Sometimes cooking is messy and smoky. It almost never looks like it came out of the pages of a lifestyle magazine. Some of you have a kid hanging on your leg while you try to put dinner together. Yes, those meditative, dreamy moments kneading our bread dough or slow afternoons simmering soup—those are real, and they are to be celebrated. But it’s not always like that.
I’m scared—literally, scared—that our appetite for actually cooking is squelched by this avalanche of information and images of what is, for many of us, an unattainable everyday table.
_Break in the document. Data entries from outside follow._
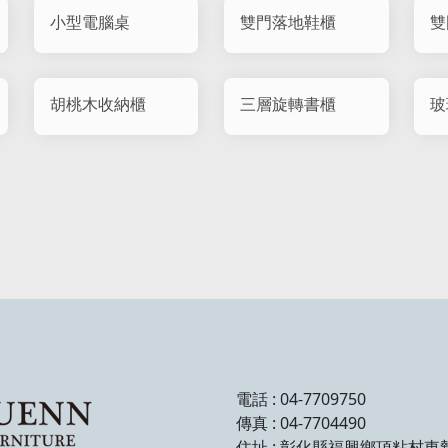
小型電腦桌
雙門落地鞋櫃
雙
胡桃木收納櫃
三層旋轉書櫃
玻
電話 : 04-7709750
傳真 : 04-7704490
住址 : 彰化縣福興鄉頂粘村東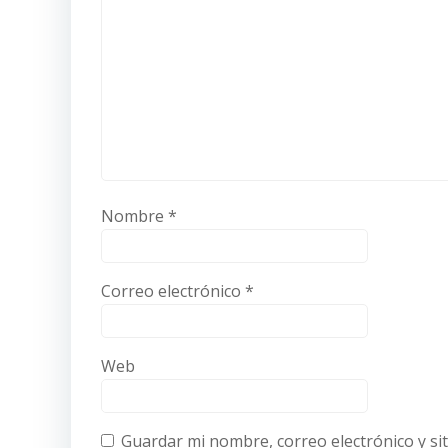
Nombre
*
Correo electrónico
*
Web
Guardar mi nombre, correo electrónico y si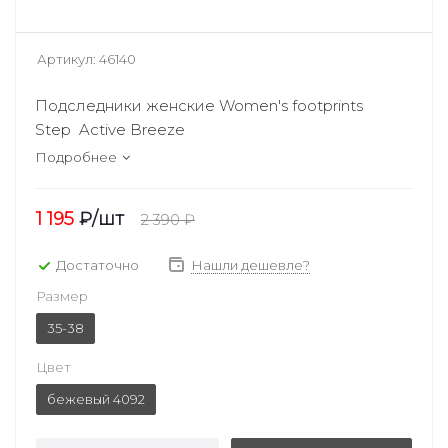
Артикул:
46140
Подследники женские Women's footprints
Step Active Breeze
Подробнее
1 195
₽
/шт
2 390
₽
Достаточно
Нашли дешевле?
Размер
35-38
Цвет
бежевый 4092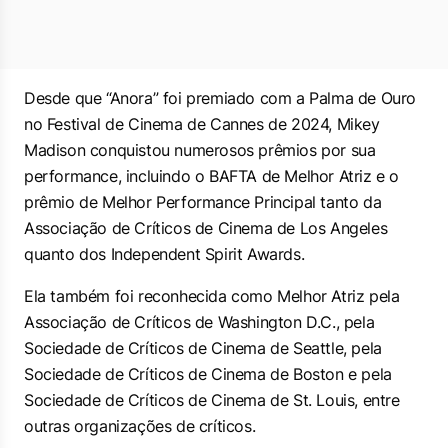
Desde que “Anora” foi premiado com a Palma de Ouro
no Festival de Cinema de Cannes de 2024, Mikey
Madison conquistou numerosos prêmios por sua
performance, incluindo o BAFTA de Melhor Atriz e o
prêmio de Melhor Performance Principal tanto da
Associação de Críticos de Cinema de Los Angeles
quanto dos Independent Spirit Awards.
Ela também foi reconhecida como Melhor Atriz pela
Associação de Críticos de Washington D.C., pela
Sociedade de Críticos de Cinema de Seattle, pela
Sociedade de Críticos de Cinema de Boston e pela
Sociedade de Críticos de Cinema de St. Louis, entre
outras organizações de críticos.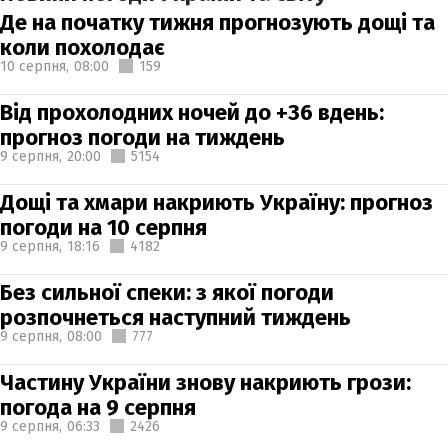
Де на початку тижня прогнозують дощі та
коли похолодає
10 серпня,
08:00
159
Від прохолодних ночей до +36 вдень:
прогноз погоди на тиждень
9 серпня,
20:00
5154
Дощі та хмари накриють Україну: прогноз
погоди на 10 серпня
9 серпня,
18:16
4182
Без сильної спеки: з якої погоди
розпочнеться наступний тиждень
9 серпня,
08:00
777
Частину України знову накриють грози:
погода на 9 серпня
9 серпня,
06:33
2426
Awhile back, I worked in a local WIC office. The WIC program is imperfect and challenging. But it was one of the more rewarding jobs I’ve had because I got to work directly with women, mothers, babies, and hear about their lives around food. These are lower-income, usually single and/or working mamas who work hard to just get food into their kids’ bellies. They’re tired, and they don’t have much time to cook.
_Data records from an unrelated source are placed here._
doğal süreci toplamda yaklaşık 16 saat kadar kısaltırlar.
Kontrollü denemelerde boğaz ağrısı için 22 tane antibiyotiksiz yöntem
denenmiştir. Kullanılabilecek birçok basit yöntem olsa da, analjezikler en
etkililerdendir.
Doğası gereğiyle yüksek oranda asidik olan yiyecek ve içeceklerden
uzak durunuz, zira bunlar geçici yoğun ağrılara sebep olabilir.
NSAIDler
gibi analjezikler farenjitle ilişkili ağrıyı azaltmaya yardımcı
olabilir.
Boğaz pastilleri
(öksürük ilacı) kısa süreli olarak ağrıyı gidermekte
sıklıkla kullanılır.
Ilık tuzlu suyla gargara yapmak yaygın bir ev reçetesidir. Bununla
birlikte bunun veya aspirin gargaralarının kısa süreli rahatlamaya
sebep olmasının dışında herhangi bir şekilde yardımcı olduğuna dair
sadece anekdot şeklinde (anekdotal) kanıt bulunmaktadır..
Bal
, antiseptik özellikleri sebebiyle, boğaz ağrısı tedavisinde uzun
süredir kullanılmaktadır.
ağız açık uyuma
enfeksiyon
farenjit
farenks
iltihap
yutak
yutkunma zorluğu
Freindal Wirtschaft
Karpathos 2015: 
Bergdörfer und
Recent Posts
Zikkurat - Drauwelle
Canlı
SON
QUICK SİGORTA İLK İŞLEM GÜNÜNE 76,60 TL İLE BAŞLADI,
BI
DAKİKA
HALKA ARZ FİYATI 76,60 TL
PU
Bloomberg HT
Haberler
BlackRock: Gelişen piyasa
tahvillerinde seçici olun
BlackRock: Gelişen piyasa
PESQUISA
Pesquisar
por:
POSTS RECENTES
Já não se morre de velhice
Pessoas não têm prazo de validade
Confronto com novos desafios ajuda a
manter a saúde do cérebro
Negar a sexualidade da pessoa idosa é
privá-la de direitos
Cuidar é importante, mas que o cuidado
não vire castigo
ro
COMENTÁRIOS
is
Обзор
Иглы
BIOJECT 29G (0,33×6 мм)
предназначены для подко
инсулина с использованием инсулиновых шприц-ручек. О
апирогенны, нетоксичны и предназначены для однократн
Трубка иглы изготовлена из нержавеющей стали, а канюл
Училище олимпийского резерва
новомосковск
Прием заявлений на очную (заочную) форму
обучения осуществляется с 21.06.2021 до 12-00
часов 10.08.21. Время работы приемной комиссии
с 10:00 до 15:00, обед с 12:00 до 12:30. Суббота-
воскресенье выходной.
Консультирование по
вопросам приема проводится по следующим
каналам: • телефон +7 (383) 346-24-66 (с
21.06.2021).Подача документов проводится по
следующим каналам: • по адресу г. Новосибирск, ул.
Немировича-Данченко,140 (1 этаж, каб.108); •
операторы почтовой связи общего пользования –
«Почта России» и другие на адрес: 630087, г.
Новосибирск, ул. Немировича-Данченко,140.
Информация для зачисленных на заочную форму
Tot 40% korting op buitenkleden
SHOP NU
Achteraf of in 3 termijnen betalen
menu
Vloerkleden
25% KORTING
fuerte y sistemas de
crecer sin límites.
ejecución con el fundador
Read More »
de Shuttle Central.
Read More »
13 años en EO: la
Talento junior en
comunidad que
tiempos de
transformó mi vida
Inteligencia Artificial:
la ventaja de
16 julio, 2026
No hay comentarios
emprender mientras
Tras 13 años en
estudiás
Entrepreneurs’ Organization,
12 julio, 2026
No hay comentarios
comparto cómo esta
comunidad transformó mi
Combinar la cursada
Their vouchers were good for dried beans, but not canned ones. As in, the kind you have to soak overnight or simmer for hours to cook, rather than just opening the can. More than just being inconvenient, though, a lot of the ladies we worked with literally didn’t know what to do with dried beans, so they weren’t using them. And who could blame them? Not very many people do it nowadays.
I remember the day that we realized this. For everyone else that came in to the office and clinic that day, we explained how to soak beans. Eyebrows, as well as the time-constraint complaints, were raised. But guess what? Several weeks later, I was high-fiving clients over stories of bean-cooking success. Moreover, they were bringing in their time-saving techniques. It was just cool. It was community.
I want that sort of empowerment and energy at the Yellow House—the real deal, not just getting glossy-eyed by the glow of our laptops. I hope I haven’t contributed to this bizarre, 21st-century voyeurism that paralyzes, rather than compels, us to cook. I hope I’m not increasing the noise to signal ratio. Maybe that’s hoping for too much.
All I know is that I think you all are awesome. I think we’re doing out best to hop around, flapping the dish towel around under that smoke detector to make it stop.
Thank you for cooking. Thanks for thinking it’s important.
If anyone wants a high-five, you know where to find me.